Süddeutsche Zeitung

Klimaforschung:Ruß aus dem Eis

Wenn Gletscher schmelzen, hat das besonders Auswirkungen auf den Meeresspiegel. Aber im Eis ist auch eine Menge Kohlenstoff eingeschlossen, der dann frei wird - und ins Meer und später in die Luft gerät.

Von Christopher Schrader

Die abschmelzenden Gletscher sind offenbar eine bisher weitgehend ignorierte Quelle von Kohlenstoff im Ozean. Bisher habe man sich vor allem Gedanken über den Einfluss von Schmelzwasser gemacht. Aber wenn damit auch organische Kohlenstoffverbindungen ins Meer gelangen, könnten sie dort die Nahrungsnetze verändern, berichtet ein Forscherteam aus Alaska, Florida und der Schweiz. Das Wasser dürfte viel von dem Element an die Atmosphäre abgegeben, wo es als Kohlendioxid zum Klimawandel beiträgt. Der im Meer verbleibende Anteil könnte die Versauerung steigern.

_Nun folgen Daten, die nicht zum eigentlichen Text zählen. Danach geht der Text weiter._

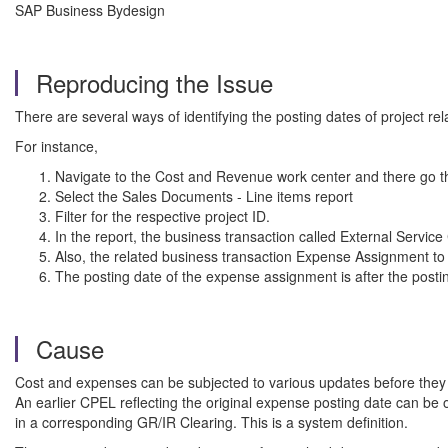
SAP Business Bydesign
Reproducing the Issue
There are several ways of identifying the posting dates of project r
For instance,
Navigate to the Cost and Revenue work center and there go th
Select the Sales Documents - Line items report
Filter for the respective project ID.
In the report, the business transaction called External Service
Also, the related business transaction Expense Assignment to 
The posting date of the expense assignment is after the postin
Cause
Cost and expenses can be subjected to various updates before they a
An earlier CPEL reflecting the original expense posting date can be o
in a corresponding GR/IR Clearing. This is a system definition.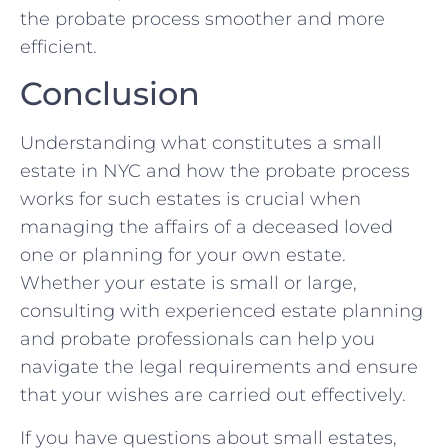
the probate process smoother and more
efficient.
Conclusion
Understanding what constitutes a small
estate in NYC and how the probate process
works for such estates is crucial when
managing the affairs of a deceased loved
one or planning for your own estate.
Whether your estate is small or large,
consulting with experienced estate planning
and probate professionals can help you
navigate the legal requirements and ensure
that your wishes are carried out effectively.
If you have questions about small estates,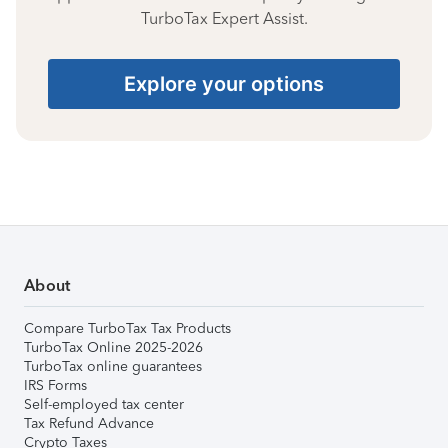
TurboTax Expert Assist.
Explore your options
About
Compare TurboTax Tax Products
TurboTax Online 2025-2026
TurboTax online guarantees
IRS Forms
Self-employed tax center
Tax Refund Advance
Crypto Taxes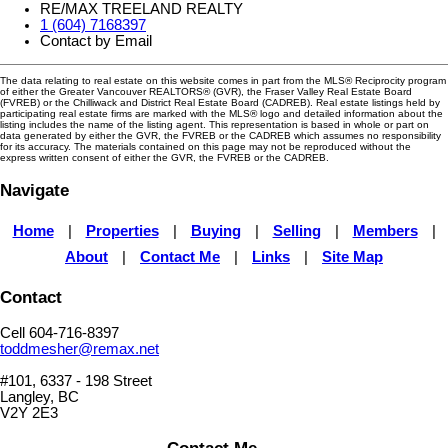
RE/MAX TREELAND REALTY
1 (604) 7168397
Contact by Email
The data relating to real estate on this website comes in part from the MLS® Reciprocity program
of either the Greater Vancouver REALTORS® (GVR), the Fraser Valley Real Estate Board
(FVREB) or the Chilliwack and District Real Estate Board (CADREB). Real estate listings held by
participating real estate firms are marked with the MLS® logo and detailed information about the
listing includes the name of the listing agent. This representation is based in whole or part on
data generated by either the GVR, the FVREB or the CADREB which assumes no responsibility
for its accuracy. The materials contained on this page may not be reproduced without the
express written consent of either the GVR, the FVREB or the CADREB.
Navigate
Home
|
Properties
|
Buying
|
Selling
|
Members
|
About
|
Contact Me
|
Links
|
Site Map
Contact
Cell 604-716-8397
toddmesher@remax.net
#101, 6337 - 198 Street
Langley, BC
V2Y 2E3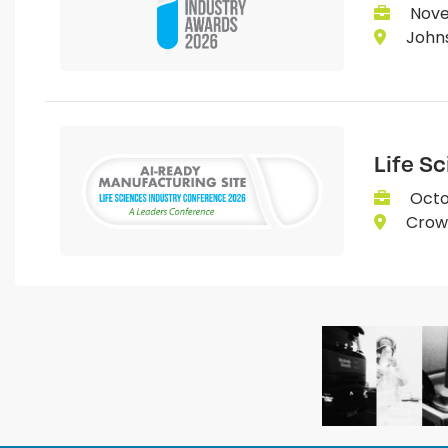
Nove
Johns
Life S
Octo
Crown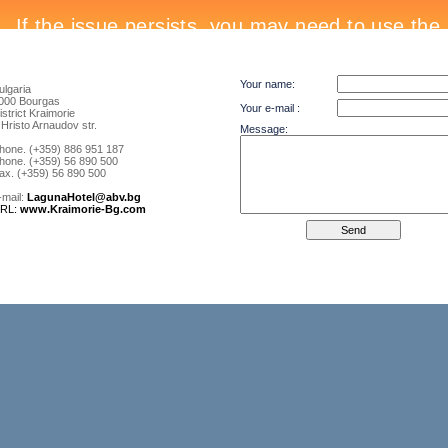
Your name:
ulgaria
000 Bourgas
Your e-mail :
istrict Kraimorie
 Hristo Arnaudov str.
Message:
hone. (+359) 886 951 187
hone. (+359) 56 890 500
ax. (+359) 56 890 500
-mail:
LagunaHotel@abv.bg
RL:
www.Kraimorie-Bg.com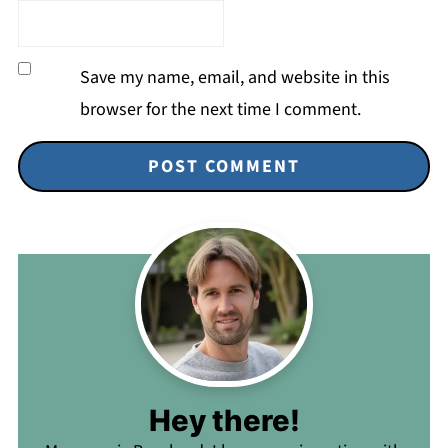
Save my name, email, and website in this
browser for the next time I comment.
Hey there!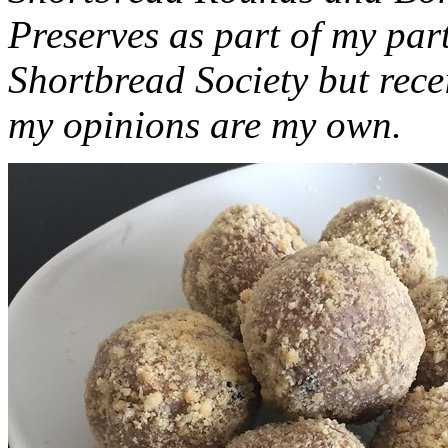
Preserves as part of my part
Shortbread Society but rec
my opinions are my own.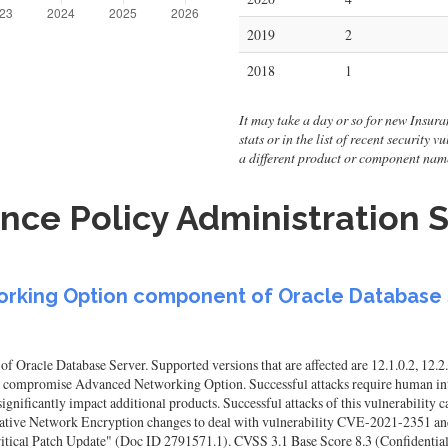
2019
2
2018
1
It may take a day or so for new Insura
stats or in the list of recent security
a different product or component nam
nce Policy Administration S
working Option component of Oracle Database
racle Database Server. Supported versions that are affected are 12.1.0.2, 12.2.0.
to compromise Advanced Networking Option. Successful attacks require human inte
gnificantly impact additional products. Successful attacks of this vulnerability
Native Network Encryption changes to deal with vulnerability CVE-2021-2351 and
tical Patch Update" (Doc ID 2791571.1). CVSS 3.1 Base Score 8.3 (Confidentialit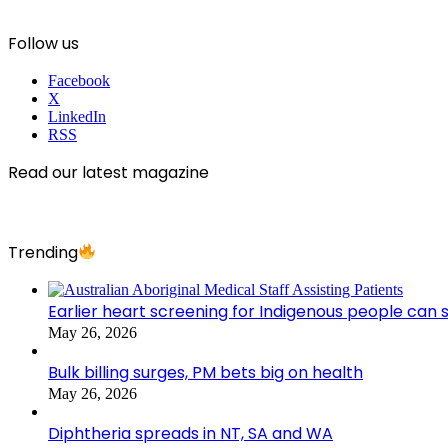
Follow us
Facebook
X
LinkedIn
RSS
Read our latest magazine
Trending
Earlier heart screening for Indigenous people can s
May 26, 2026
Bulk billing surges, PM bets big on health
May 26, 2026
Diphtheria spreads in NT, SA and WA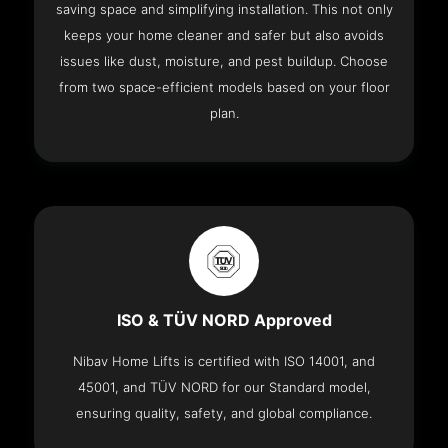
saving space and simplifying installation. This not only
keeps your home cleaner and safer but also avoids
issues like dust, moisture, and pest buildup. Choose
from two space-efficient models based on your floor
plan.
ISO & TÜV NORD Approved
Nibav Home Lifts is certified with ISO 14001, and
45001, and TÜV NORD for our Standard model,
ensuring quality, safety, and global compliance.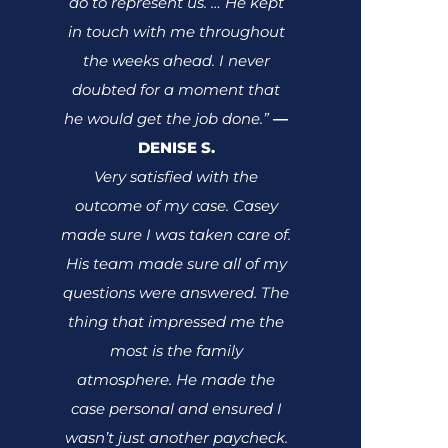
do to represent us. … He kept
in touch with me throughout
the weeks ahead. I never
doubted for a moment that
he would get the job done.”
—
DENISE S.
Very satisfied with the
outcome of my case. Casey
made sure I was taken care of.
His team made sure all of my
questions were answered. The
thing that impressed me the
most is the family
atmosphere. He made the
case personal and ensured I
wasn’t just another paycheck.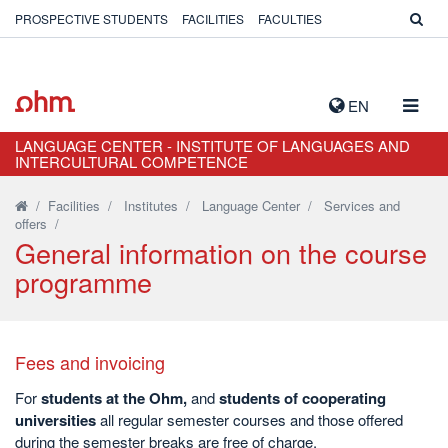
PROSPECTIVE STUDENTS
FACILITIES
FACULTIES
TOGG
EN
NAVIG
LANGUAGE CENTER - INSTITUTE OF LANGUAGES AND
INTERCULTURAL COMPETENCE
/
Facilities
/
Institutes
/
Language Center
/
Services and
offers
/
General information on the course
programme
Fees and invoicing
For
students at the Ohm,
and
students of cooperating
universities
all regular semester courses and those offered
during the semester breaks are free of charge.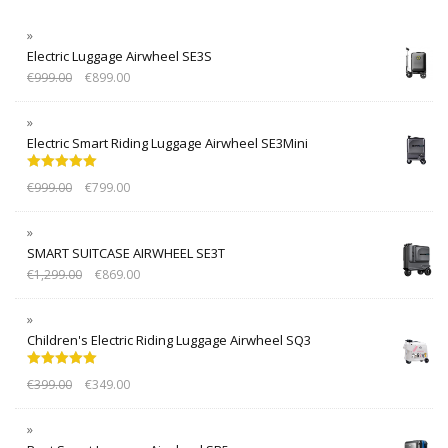
Electric Luggage Airwheel SE3S
€
999.00
€
899.00
Electric Smart Riding Luggage Airwheel SE3Mini
Rated
5.00
€
999.00
€
799.00
out of 5
SMART SUITCASE AIRWHEEL SE3T
€
1,299.00
€
869.00
Children's Electric Riding Luggage Airwheel SQ3
Rated
5.00
€
399.00
€
349.00
out of 5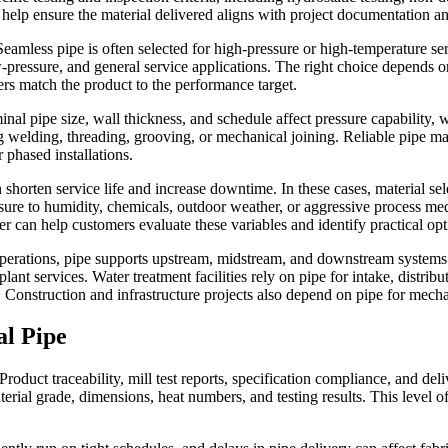
 help ensure the material delivered aligns with project documentation a
amless pipe is often selected for high-pressure or high-temperature ser
w-pressure, and general service applications. The right choice depends 
rs match the product to the performance target.
l pipe size, wall thickness, and schedule affect pressure capability, we
ng welding, threading, grooving, or mechanical joining. Reliable pipe man
phased installations.
 shorten service life and increase downtime. In these cases, material se
osure to humidity, chemicals, outdoor weather, or aggressive process me
 can help customers evaluate these variables and identify practical opt
as operations, pipe supports upstream, midstream, and downstream system
plant services. Water treatment facilities rely on pipe for intake, distri
. Construction and infrastructure projects also depend on pipe for mechan
al Pipe
duct traceability, mill test reports, specification compliance, and deliv
rial grade, dimensions, heat numbers, and testing results. This level of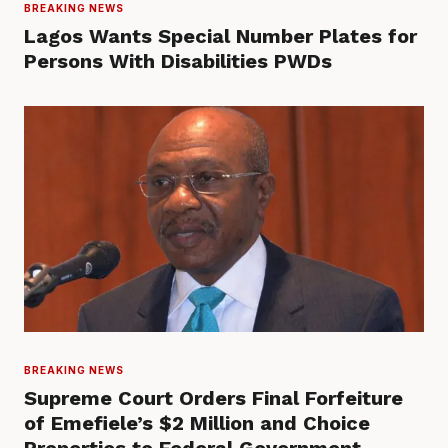
BREAKING NEWS
Lagos Wants Special Number Plates for
Persons With Disabilities PWDs
BREAKING NEWS
Supreme Court Orders Final Forfeiture
of Emefiele’s $2 Million and Choice
Properties to Federal Government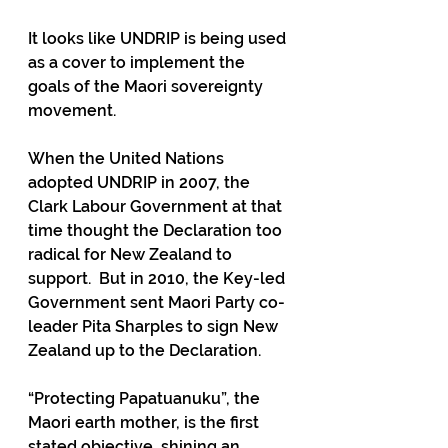
It looks like UNDRIP is being used 
as a cover to implement the 
goals of the Maori sovereignty 
movement.
When the United Nations 
adopted UNDRIP in 2007, the 
Clark Labour Government at that 
time thought the Declaration too 
radical for New Zealand to 
support.  But in 2010, the Key-led 
Government sent Maori Party co-
leader Pita Sharples to sign New 
Zealand up to the Declaration. 
“Protecting Papatuanuku”, the 
Maori earth mother, is the first 
stated objective, shining an 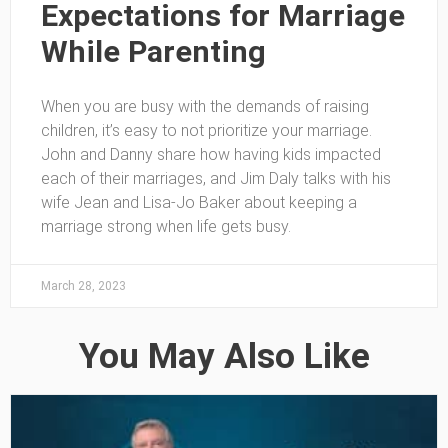
Expectations for Marriage
While Parenting
When you are busy with the demands of raising
children, it’s easy to not prioritize your marriage.
John and Danny share how having kids impacted
each of their marriages, and Jim Daly talks with his
wife Jean and Lisa-Jo Baker about keeping a
marriage strong when life gets busy.
March 28, 2023
You May Also Like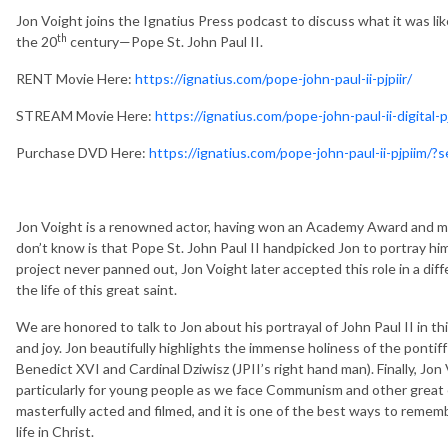
Jon Voight joins the Ignatius Press podcast to discuss what it was lik
th
the 20
century—Pope St. John Paul II.
RENT Movie Here:
https://ignatius.com/pope-john-paul-ii-pjpiir/
STREAM Movie Here:
https://ignatius.com/pope-john-paul-ii-digital-pj
Purchase DVD Here:
https://ignatius.com/pope-john-paul-ii-pjpiim
Jon Voight is a renowned actor, having won an Academy Award and 
don’t know is that Pope St. John Paul II handpicked Jon to portray him i
project never panned out, Jon Voight later accepted this role in a diff
the life of this great saint.
We are honored to talk to Jon about his portrayal of John Paul II in t
and joy. Jon beautifully highlights the immense holiness of the ponti
Benedict XVI and Cardinal Dziwisz (JPII’s right hand man). Finally, Jo
particularly for young people as we face Communism and other great ev
masterfully acted and filmed, and it is one of the best ways to rememb
life in Christ.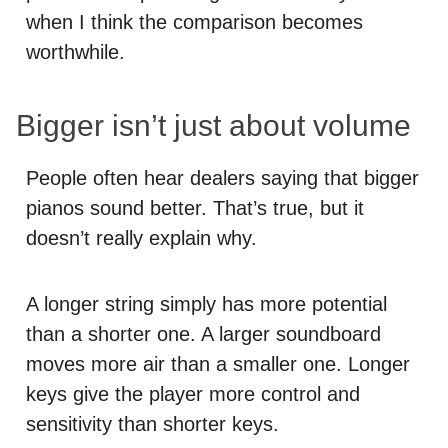
when I think the comparison becomes
worthwhile.
Bigger isn’t just about volume
People often hear dealers saying that bigger
pianos sound better. That’s true, but it
doesn’t really explain why.
A longer string simply has more potential
than a shorter one. A larger soundboard
moves more air than a smaller one. Longer
keys give the player more control and
sensitivity than shorter keys.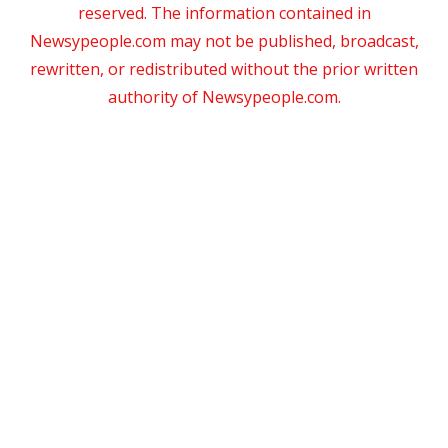
reserved. The information contained in
Newsypeople.com may not be published, broadcast,
rewritten, or redistributed without the prior written
authority of Newsypeople.com.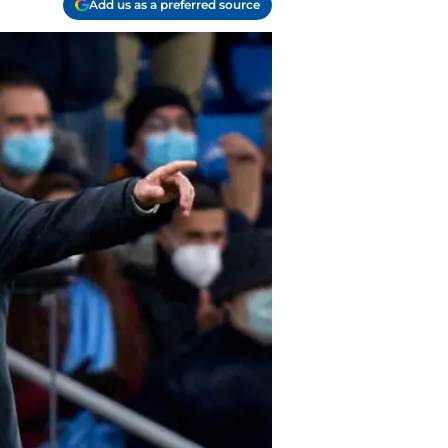
Add us as a preferred source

Die Wissenschaftler haben - erstmals, wie sie sagen - zusammengetragen, wie viel Kohlenstoff in Form von Rußpartikeln im Eis der Gletscher eingeschlossen oder gelöst ist; Letzteres macht nicht nur die größere Menge aus, sondern ist auch biologisch wirksamer. Im globalen Mittel enthalte ein Liter Eis etwa ein Milligramm Kohlenstoff. Das Team kommt so auf insgesamt sechs Milliarden Tonnen des Elements, das sind knapp zwei Drittel der jährlich beim Verbrennen von Kohle, Öl und Gas sowie bei der Zementproduktion freigesetzten Menge. Das meiste davon steckt im Eispanzer der Antarktis, die Gletscher der Hochgebirge machen etwa zwei Prozent aus (Nature Geoscience, online).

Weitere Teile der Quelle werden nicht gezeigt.